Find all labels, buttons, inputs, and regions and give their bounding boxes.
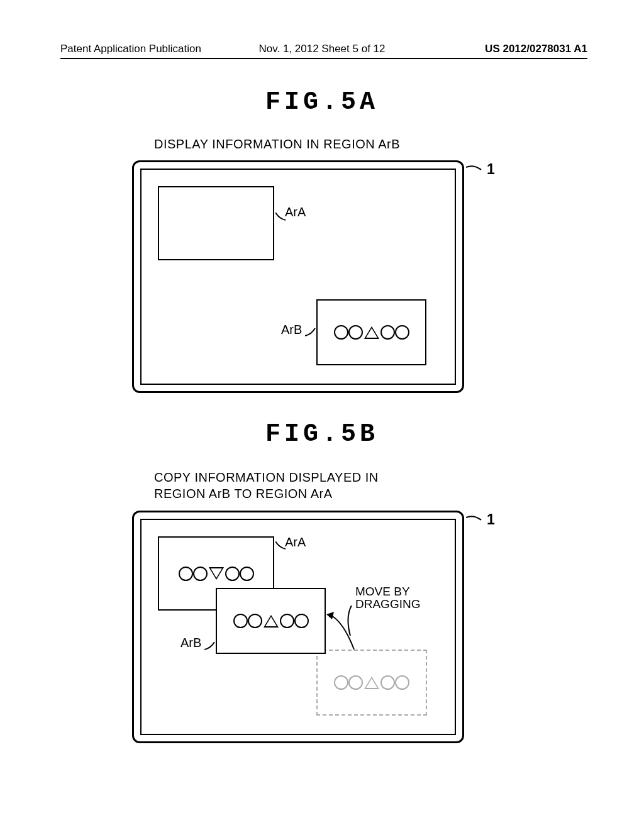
panel-5b-inner: ArA ArB MOVE BY DRAGGING [140, 519, 456, 735]
label-arb-5a: ArB [281, 323, 302, 337]
header-date-sheet: Nov. 1, 2012 Sheet 5 of 12 [259, 43, 386, 55]
figure-5a-caption: DISPLAY INFORMATION IN REGION ArB [154, 137, 400, 152]
figure-5b-caption: COPY INFORMATION DISPLAYED IN REGION ArB… [154, 469, 379, 502]
header-publication: Patent Application Publication [60, 43, 201, 55]
move-line1: MOVE BY [355, 585, 410, 598]
header-divider [60, 58, 587, 59]
symbol-content-arb-5b-faded [334, 675, 409, 690]
header-patent-number: US 2012/0278031 A1 [485, 43, 587, 55]
region-arb-5b-origin [316, 650, 427, 716]
label-ara-5b: ArA [285, 535, 306, 550]
page-header: Patent Application Publication Nov. 1, 2… [0, 43, 644, 55]
label-ara-5a: ArA [285, 205, 306, 219]
panel-5b-frame: ArA ArB MOVE BY DRAGGING [132, 511, 464, 743]
leader-1-5b [466, 511, 485, 530]
panel-5a-frame: ArA ArB [132, 160, 464, 393]
figure-5a-label: FIG.5A [0, 88, 644, 116]
symbol-content-arb-5b [233, 614, 309, 628]
figure-5b-caption-line2: REGION ArB TO REGION ArA [154, 487, 333, 501]
symbol-content-ara-5b [179, 567, 254, 581]
leader-arb-5b [204, 642, 219, 657]
leader-1-5a [466, 161, 485, 180]
drag-arrow-icon [326, 606, 368, 656]
label-ref1-5a: 1 [487, 161, 495, 178]
figure-5b-caption-line1: COPY INFORMATION DISPLAYED IN [154, 470, 379, 484]
label-ref1-5b: 1 [487, 511, 495, 528]
label-arb-5b: ArB [180, 636, 201, 650]
region-ara-5a [158, 186, 274, 260]
figure-5b-label: FIG.5B [0, 420, 644, 448]
leader-arb-5a [305, 328, 320, 343]
panel-5a-inner: ArA ArB [140, 169, 456, 385]
symbol-content-arb-5a [334, 325, 409, 340]
region-arb-5a [316, 299, 426, 365]
region-arb-5b-moving [216, 588, 326, 654]
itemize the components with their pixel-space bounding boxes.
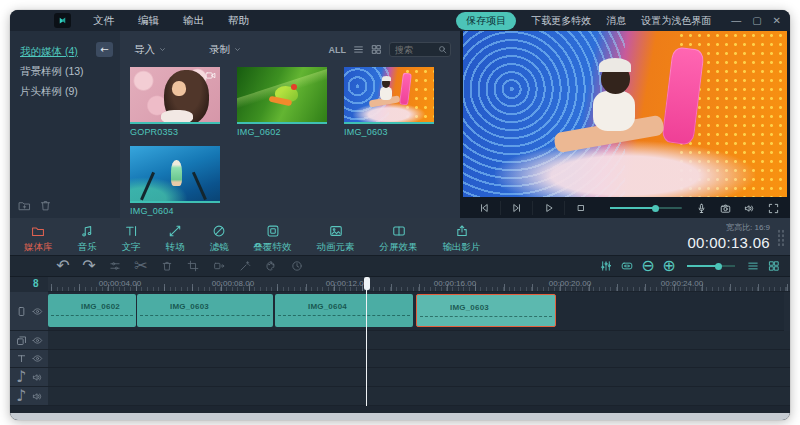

════════════════

:: Required action ::
An exact, word-for-word version of the material is required, free of pictures.

:: Completed exercise ::
Find all labels, buttons, inputs, and regions and give their bounding boxes.
panel-5b-inner: ArA ArB MOVE BY DRAGGING [140, 519, 456, 735]
label-arb-5a: ArB [281, 323, 302, 337]
header-date-sheet: Nov. 1, 2012 Sheet 5 of 12 [259, 43, 386, 55]
figure-5a-caption: DISPLAY INFORMATION IN REGION ArB [154, 137, 400, 152]
figure-5b-caption: COPY INFORMATION DISPLAYED IN REGION ArB… [154, 469, 379, 502]
header-publication: Patent Application Publication [60, 43, 201, 55]
move-line1: MOVE BY [355, 585, 410, 598]
header-divider [60, 58, 587, 59]
symbol-content-arb-5b-faded [334, 675, 409, 690]
header-patent-number: US 2012/0278031 A1 [485, 43, 587, 55]
region-arb-5b-origin [316, 650, 427, 716]
label-ara-5b: ArA [285, 535, 306, 550]
page-header: Patent Application Publication Nov. 1, 2… [0, 43, 644, 55]
label-ara-5a: ArA [285, 205, 306, 219]
panel-5b-frame: ArA ArB MOVE BY DRAGGING [132, 511, 464, 743]
leader-1-5b [466, 511, 485, 530]
panel-5a-frame: ArA ArB [132, 160, 464, 393]
figure-5a-label: FIG.5A [0, 88, 644, 116]
symbol-content-arb-5b [233, 614, 309, 628]
figure-5b-caption-line2: REGION ArB TO REGION ArA [154, 487, 333, 501]
symbol-content-ara-5b [179, 567, 254, 581]
leader-arb-5b [204, 642, 219, 657]
leader-1-5a [466, 161, 485, 180]
drag-arrow-icon [326, 606, 368, 656]
label-ref1-5a: 1 [487, 161, 495, 178]
figure-5b-caption-line1: COPY INFORMATION DISPLAYED IN [154, 470, 379, 484]
label-ref1-5b: 1 [487, 511, 495, 528]
label-arb-5b: ArB [180, 636, 201, 650]
region-ara-5a [158, 186, 274, 260]
figure-5b-label: FIG.5B [0, 420, 644, 448]
leader-arb-5a [305, 328, 320, 343]
panel-5a-inner: ArA ArB [140, 169, 456, 385]
symbol-content-arb-5a [334, 325, 409, 340]
region-arb-5a [316, 299, 426, 365]
region-arb-5b-moving [216, 588, 326, 654]
itemize the components with their pixel-space bounding boxes.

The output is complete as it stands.